Wednesday, 11 August 2010

The Impact of Non‑Updating Updates

Introduction

From time to time, I encounter a system design that always issues an UPDATE against the database after a user has finished working with a record—without checking to see if any of the data was in fact altered. The prevailing wisdom seems to be “the database will sort it out”. This raises an interesting question: How smart is SQL Server in these circumstances?

In this article, I’ll look at a generalisation of this problem: What is the impact of updating a column to the value it already contains?

The specific questions I want to answer are:

Does this kind of UPDATE generate any log activity?
Do data pages get marked as dirty (and so eventually get written out to disk)?
Does SQL Server bother doing the update at all?

To answer each of these questions, we will need a test database and way to measure each of the potential effects.

The Test Database

The following code creates a table with a single row of data, in a brand new database:

USE master;
GO
CREATE DATABASE [5B4F379C-7B88-45C8-9CF2-662BC4CCCDE7];
GO
ALTER DATABASE [5B4F379C-7B88-45C8-9CF2-662BC4CCCDE7]
    SET ALLOW_SNAPSHOT_ISOLATION OFF;
GO
ALTER DATABASE [5B4F379C-7B88-45C8-9CF2-662BC4CCCDE7]
    SET READ_COMMITTED_SNAPSHOT OFF;
GO
USE [5B4F379C-7B88-45C8-9CF2-662BC4CCCDE7];
GO
CREATE TABLE dbo.SomeTable
(
    some_column integer NOT NULL,
    some_data integer NOT NULL,
);
GO       
INSERT dbo.SomeTable
    (some_column, some_data)
VALUES
    (1, 999);

Measuring log activity

To assess the impact on the transaction log, we can use the undocumented (but widely known and used) system table-valued function sys.fn_dblog—a handy function that provides a way to read the active part of the transaction log.
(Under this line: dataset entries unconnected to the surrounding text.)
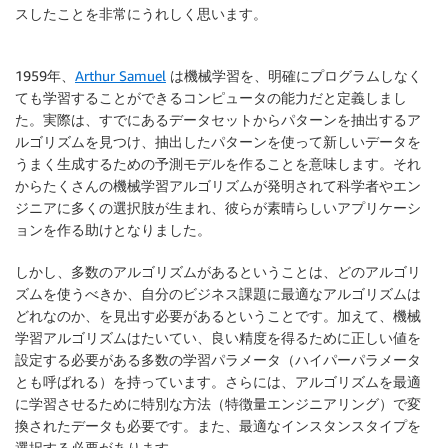
スしたことを非常にうれしく思います。
1959年、
Arthur Samuel
は機械学習を、明確にプログラムしなく
ても学習することができるコンピュータの能力だと定義しまし
た。実際は、すでにあるデータセットからパターンを抽出するア
ルゴリズムを見つけ、抽出したパターンを使って新しいデータを
うまく生成するための予測モデルを作ることを意味します。それ
からたくさんの機械学習アルゴリズムが発明されて科学者やエン
ジニアに多くの選択肢が生まれ、彼らが素晴らしいアプリケーシ
ョンを作る助けとなりました。
しかし、多数のアルゴリズムがあるということは、どのアルゴリ
ズムを使うべきか、自分のビジネス課題に最適なアルゴリズムは
どれなのか、を見出す必要があるということです。加えて、機械
学習アルゴリズムはたいてい、良い精度を得るために正しい値を
設定する必要がある多数の学習パラメータ（ハイパーパラメータ
とも呼ばれる）を持っています。さらには、アルゴリズムを最適
に学習させるために特別な方法（特徴量エンジニアリング）で変
換されたデータも必要です。また、最適なインスタンスタイプを
選択する必要があります。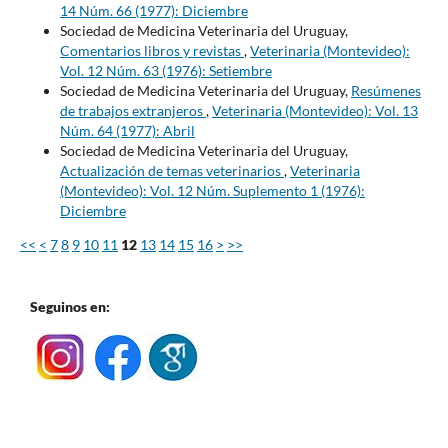
14 Núm. 66 (1977): Diciembre
Sociedad de Medicina Veterinaria del Uruguay,
Comentarios libros y revistas
,
Veterinaria (Montevideo):
Vol. 12 Núm. 63 (1976): Setiembre
Sociedad de Medicina Veterinaria del Uruguay,
Resúmenes
de trabajos extranjeros
,
Veterinaria (Montevideo): Vol. 13
Núm. 64 (1977): Abril
Sociedad de Medicina Veterinaria del Uruguay,
Actualización de temas veterinarios
,
Veterinaria
(Montevideo): Vol. 12 Núm. Suplemento 1 (1976):
Diciembre
<<
<
7
8
9
10
11
12
13
14
15
16
>
>>
Seguinos en: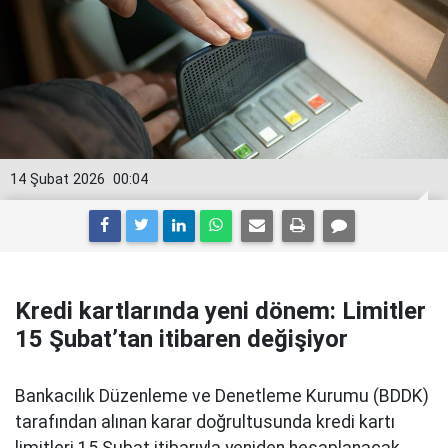
14 Şubat 2026
00:04
Kredi kartlarında yeni dönem: Limitler
15 Şubat’tan itibaren değişiyor
Bankacılık Düzenleme ve Denetleme Kurumu (BDDK)
tarafından alınan karar doğrultusunda kredi kartı
limitleri 15 Şubat itibarıyla yeniden hesaplanacak.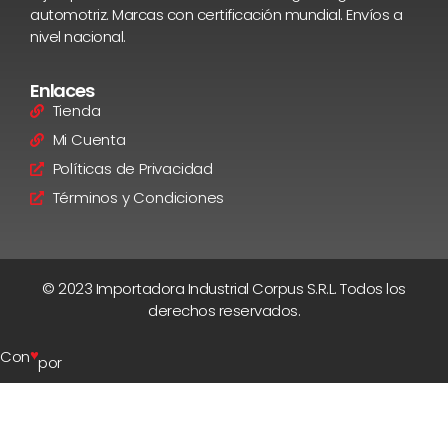
automotriz. Marcas con certificación mundial. Envíos a
nivel nacional.
Enlaces
Tienda
Mi Cuenta
Políticas de Privacidad
Términos y Condiciones
© 2023 Importadora Industrial Corpus S.R.L. Todos los
derechos reservados.
♥
Con
por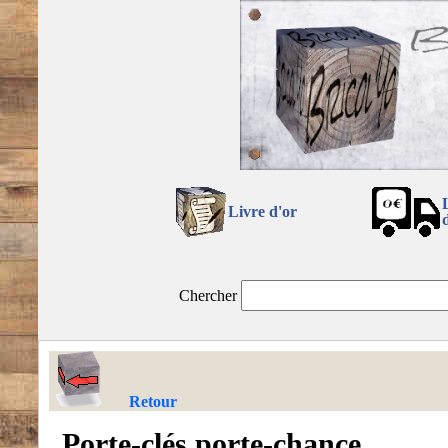
Livre d'or
Chercher
Retour
Porte-clés porte-chance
To make it easy to see just the log records generated by our test UPDATE statement, we’ll run a CHECKPOINT immediately before the test:

CHECKPOINT;
GO
SELECT
    L.[Current LSN], 
    L.[Operation], 
    L.[Checkpoint Begin], 
    L.[Checkpoint End], 
    L.[Dirty Pages]
FROM sys.fn_dblog (NULL, NULL) AS L;

Sample output:

Sample output

As you can see, the transaction log just contains records concerning the CHECKPOINT operation itself. We can now run test UPDATE queries and examine the log again afterwards to see the changes.

If you were wondering if the recovery model of the new database makes any difference here, the answer is ‘no’. All newly-created databases run in log auto-truncate mode. If the recovery model is full or bulk-logged, this continues until the first full backup is taken. A database running the simple recovery model always operates in log auto-truncate mode.

Measuring Dirty Pages

The dynamic management view sys.dm_os_buffer_descriptors shows the pages held in SQL Server’s buffer pool. One of the columns returned from this view (is_modified) shows if a page has been changed since it was read from disk.

We can write a query to show the state of all pages associated with our test table:

SELECT
    BUF.database_id,
    BUF.file_id,
    BUF.page_id,
    BUF.page_type,
    BUF.is_modified,
    AU.type_desc
FROM sys.dm_os_buffer_descriptors AS BUF
JOIN sys.allocation_units AS AU
    ON AU.allocation_unit_id = BUF.allocation_unit_id
JOIN sys.partitions AS PAR
    ON AU.container_id =
        CASE 
            WHEN AU.type = 2 THEN PAR.partition_id
            ELSE PAR.hobt_id
        END
WHERE
    BUF.database_id = DB_ID() 
    AND PAR.object_id = OBJECT_ID(N'dbo.SomeTable', N'U');

The CHECKPOINT we run to clear the log will also ensure that all dirty pages are written to disk.

After running a test UPDATE, we can run the above script to see if any pages were dirtied (and so will need to be flushed to disk at some point).

Measuring Update Activity

Finally, we need a way to determine if SQL Server performed the update, or skipped it entirely. We can use the sys.dm_db_index_operational_stats dynamic management view for this.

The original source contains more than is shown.